Material to process START

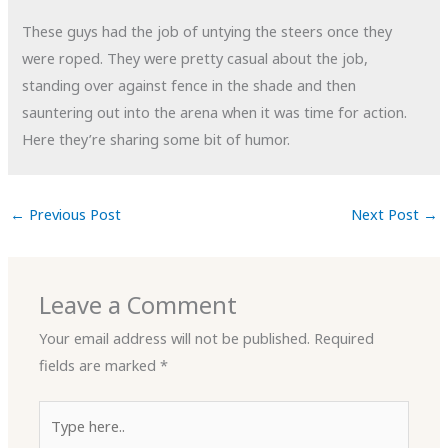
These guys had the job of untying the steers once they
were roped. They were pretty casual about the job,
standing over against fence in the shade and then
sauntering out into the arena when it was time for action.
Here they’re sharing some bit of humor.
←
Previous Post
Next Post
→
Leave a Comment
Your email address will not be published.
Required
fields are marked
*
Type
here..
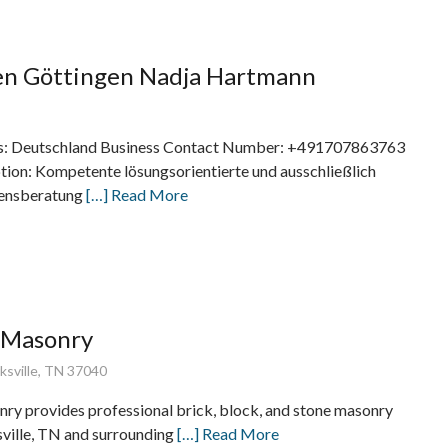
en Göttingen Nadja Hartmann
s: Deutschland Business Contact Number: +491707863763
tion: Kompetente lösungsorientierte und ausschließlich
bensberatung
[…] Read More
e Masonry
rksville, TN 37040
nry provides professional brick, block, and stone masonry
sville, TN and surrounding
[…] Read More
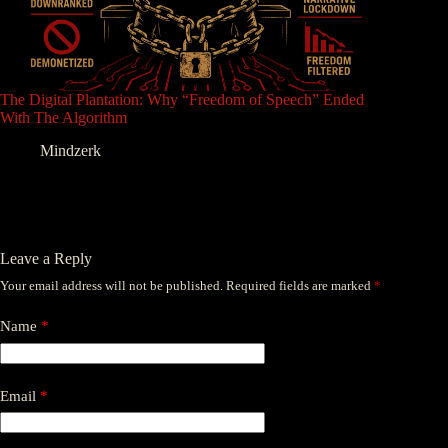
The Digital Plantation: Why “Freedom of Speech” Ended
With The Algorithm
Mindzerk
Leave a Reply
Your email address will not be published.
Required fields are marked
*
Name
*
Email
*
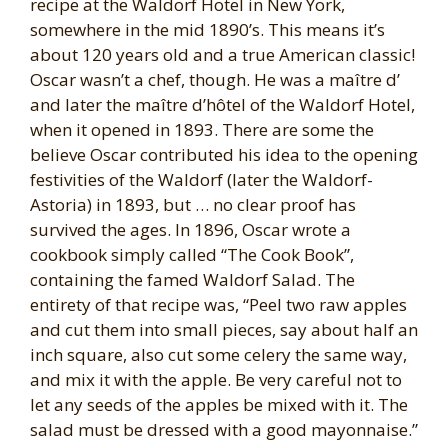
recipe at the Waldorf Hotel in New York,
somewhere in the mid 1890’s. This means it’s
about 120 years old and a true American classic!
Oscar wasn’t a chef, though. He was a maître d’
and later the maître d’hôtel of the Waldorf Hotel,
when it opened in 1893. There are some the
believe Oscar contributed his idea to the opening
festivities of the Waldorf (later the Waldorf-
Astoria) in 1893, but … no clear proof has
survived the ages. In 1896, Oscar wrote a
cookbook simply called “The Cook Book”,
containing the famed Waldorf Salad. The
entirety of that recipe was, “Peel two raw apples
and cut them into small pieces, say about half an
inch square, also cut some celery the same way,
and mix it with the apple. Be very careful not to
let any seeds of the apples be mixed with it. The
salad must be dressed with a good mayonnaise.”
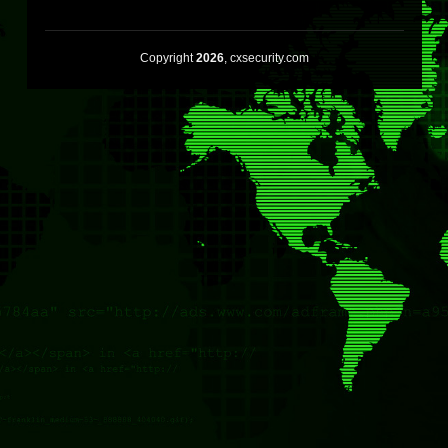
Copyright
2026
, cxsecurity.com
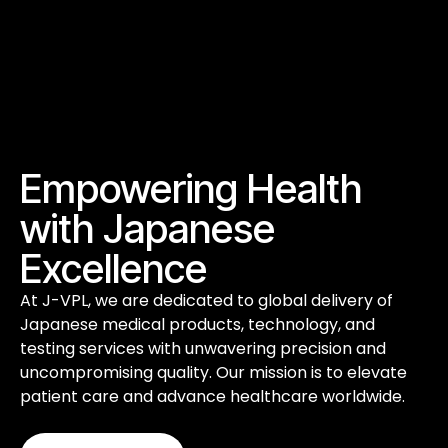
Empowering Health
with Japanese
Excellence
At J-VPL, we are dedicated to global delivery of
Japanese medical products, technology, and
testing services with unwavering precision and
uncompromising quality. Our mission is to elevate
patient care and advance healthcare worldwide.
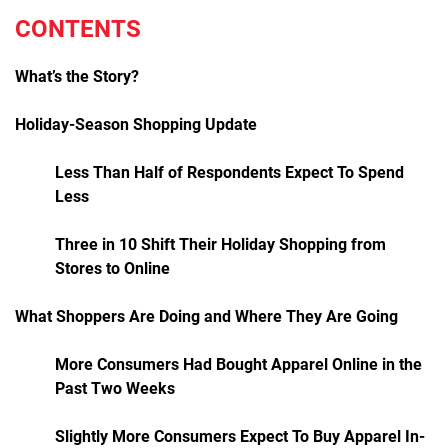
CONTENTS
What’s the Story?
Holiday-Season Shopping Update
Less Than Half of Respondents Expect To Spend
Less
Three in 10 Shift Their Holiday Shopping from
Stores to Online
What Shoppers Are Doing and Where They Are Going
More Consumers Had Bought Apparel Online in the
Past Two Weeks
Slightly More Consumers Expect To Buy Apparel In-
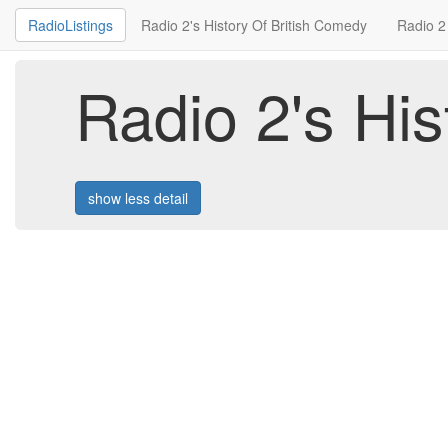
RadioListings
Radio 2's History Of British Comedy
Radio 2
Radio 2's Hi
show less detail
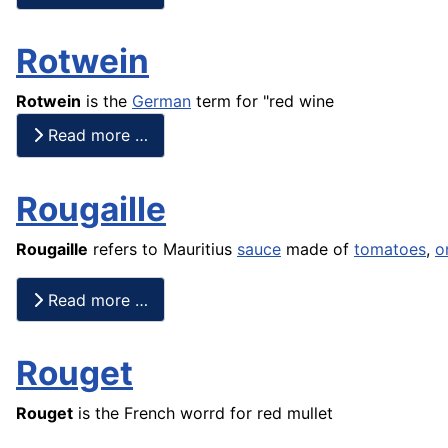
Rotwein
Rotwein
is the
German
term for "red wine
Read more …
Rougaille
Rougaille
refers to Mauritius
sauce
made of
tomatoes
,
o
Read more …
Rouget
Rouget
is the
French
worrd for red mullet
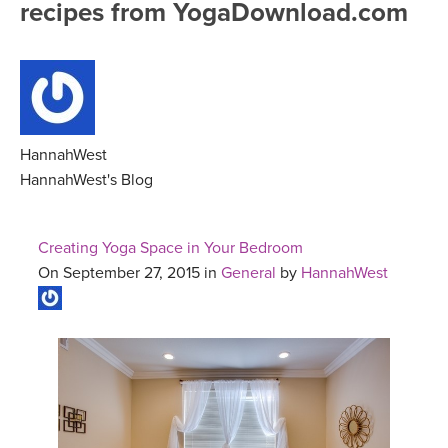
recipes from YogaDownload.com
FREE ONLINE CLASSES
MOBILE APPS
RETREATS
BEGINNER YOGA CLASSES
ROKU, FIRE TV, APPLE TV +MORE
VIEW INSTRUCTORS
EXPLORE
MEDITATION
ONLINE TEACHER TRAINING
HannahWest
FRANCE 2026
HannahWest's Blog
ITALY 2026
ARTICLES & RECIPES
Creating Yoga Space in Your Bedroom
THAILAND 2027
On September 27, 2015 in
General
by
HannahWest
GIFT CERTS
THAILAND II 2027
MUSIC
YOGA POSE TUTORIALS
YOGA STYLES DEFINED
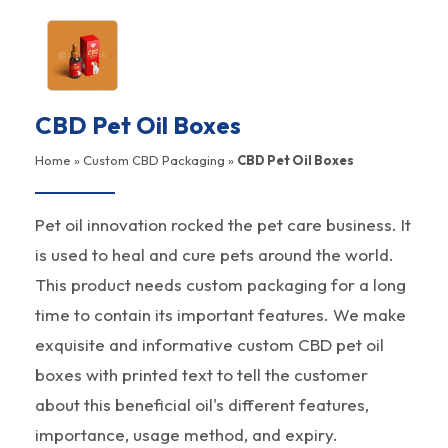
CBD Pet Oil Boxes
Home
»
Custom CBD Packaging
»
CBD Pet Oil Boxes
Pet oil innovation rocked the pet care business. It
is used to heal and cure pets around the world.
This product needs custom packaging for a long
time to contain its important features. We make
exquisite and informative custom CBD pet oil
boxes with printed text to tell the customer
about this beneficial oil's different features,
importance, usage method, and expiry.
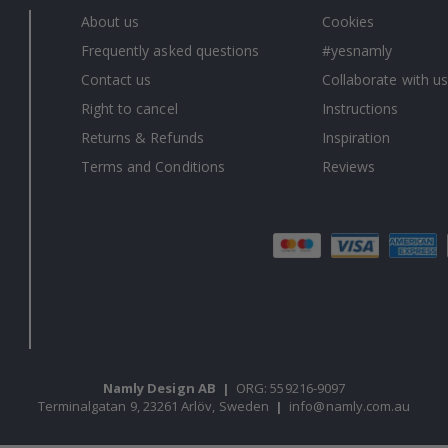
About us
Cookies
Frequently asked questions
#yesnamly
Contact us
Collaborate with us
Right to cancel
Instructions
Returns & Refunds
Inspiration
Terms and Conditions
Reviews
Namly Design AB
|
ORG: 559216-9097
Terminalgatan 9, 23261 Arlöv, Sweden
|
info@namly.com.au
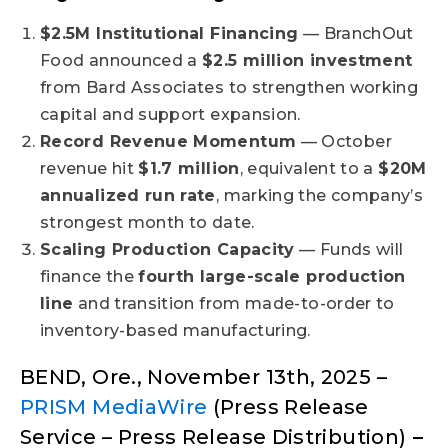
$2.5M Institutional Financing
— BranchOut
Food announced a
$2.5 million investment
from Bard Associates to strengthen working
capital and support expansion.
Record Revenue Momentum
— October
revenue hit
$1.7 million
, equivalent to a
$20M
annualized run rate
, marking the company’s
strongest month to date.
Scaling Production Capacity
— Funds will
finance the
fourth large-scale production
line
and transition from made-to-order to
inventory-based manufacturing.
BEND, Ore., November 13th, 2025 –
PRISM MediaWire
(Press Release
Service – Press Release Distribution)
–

Material to process END

Copy every line of the data word for word, omitting the images.

These guys had the job of untying the steers once they
were roped. They were pretty casual about the job,
standing over against fence in the shade and then
sauntering out into the arena when it was time for action.
Here they’re sharing some bit of humor.
←
Previous Post
Next Post
→
Leave a Comment
Your email address will not be published.
Required
fields are marked
*
Type
here..
en Göttingen Nadja Hartmann
s: Deutschland Business Contact Number: +491707863763
tion: Kompetente lösungsorientierte und ausschließlich
bensberatung
[…] Read More
e Masonry
rksville, TN 37040
nry provides professional brick, block, and stone masonry
sville, TN and surrounding
[…] Read More
The Digital Plantation: Why “Freedom of Speech” Ended
With The Algorithm
Mindzerk
Leave a Reply
Your email address will not be published.
Required fields are marked
*
Name
*
Email
*
recipe at the Waldorf Hotel in New York,
somewhere in the mid 1890’s. This means it’s
about 120 years old and a true American classic!
Oscar wasn’t a chef, though. He was a maître d’
and later the maître d’hôtel of the Waldorf Hotel,
when it opened in 1893. There are some the
believe Oscar contributed his idea to the opening
festivities of the Waldorf (later the Waldorf-
Astoria) in 1893, but … no clear proof has
survived the ages. In 1896, Oscar wrote a
cookbook simply called “The Cook Book”,
containing the famed Waldorf Salad. The
entirety of that recipe was, “Peel two raw apples
and cut them into small pieces, say about half an
inch square, also cut some celery the same way,
and mix it with the apple. Be very careful not to
let any seeds of the apples be mixed with it. The
salad must be dressed with a good mayonnaise.”
Copyright
2026
, cxsecurity.com
Empowering Health
with Japanese
Excellence
At J-VPL, we are dedicated to global delivery of
Japanese medical products, technology, and
testing services with unwavering precision and
uncompromising quality. Our mission is to elevate
patient care and advance healthcare worldwide.
CONTENTS
What’s the Story?
Holiday-Season Shopping Update
Less Than Half of Respondents Expect To Spend
Less
Three in 10 Shift Their Holiday Shopping from
Stores to Online
What Shoppers Are Doing and Where They Are Going
More Consumers Had Bought Apparel Online in the
Past Two Weeks
Slightly More Consumers Expect To Buy Apparel In-
RadioListings
Radio 2's History Of British Comedy
Radio 2
Radio 2's Hi
show less detail
Rotwein
Rotwein
is the
German
term for "red wine
Read more …
Rougaille
Rougaille
refers to Mauritius
sauce
made of
tomatoes
,
o
Read more …
Rouget
Rouget
is the
French
worrd for red mullet
recipes from YogaDownload.com
FREE ONLINE CLASSES
MOBILE APPS
RETREATS
BEGINNER YOGA CLASSES
ROKU, FIRE TV, APPLE TV +MORE
VIEW INSTRUCTORS
EXPLORE
MEDITATION
ONLINE TEACHER TRAINING
HannahWest
FRANCE 2026
HannahWest's Blog
ITALY 2026
ARTICLES & RECIPES
Creating Yoga Space in Your Bedroom
THAILAND 2027
On September 27, 2015 in
General
by
HannahWest
GIFT CERTS
THAILAND II 2027
MUSIC
YOGA POSE TUTORIALS
YOGA STYLES DEFINED
CBD Pet Oil Boxes
Home
»
Custom CBD Packaging
»
CBD Pet Oil Boxes
Pet oil innovation rocked the pet care business. It
is used to heal and cure pets around the world.
This product needs custom packaging for a long
time to contain its important features. We make
exquisite and informative custom CBD pet oil
boxes with printed text to tell the customer
about this beneficial oil's different features,
importance, usage method, and expiry.
About us
Cookies
Frequently asked questions
#yesnamly
Contact us
Collaborate with us
Right to cancel
Instructions
Returns & Refunds
Inspiration
Terms and Conditions
Reviews
Namly Design AB
|
ORG: 559216-9097
Terminalgatan 9, 23261 Arlöv, Sweden
|
info@namly.com.au
$2.5M Institutional Financing
— BranchOut
Food announced a
$2.5 million investment
from Bard Associates to strengthen working
capital and support expansion.
Record Revenue Momentum
— October
revenue hit
$1.7 million
, equivalent to a
$20M
annualized run rate
, marking the company’s
strongest month to date.
Scaling Production Capacity
— Funds will
finance the
fourth large-scale production
line
and transition from made-to-order to
inventory-based manufacturing.
BEND, Ore., November 13th, 2025 –
PRISM MediaWire
(Press Release
Service – Press Release Distribution)
–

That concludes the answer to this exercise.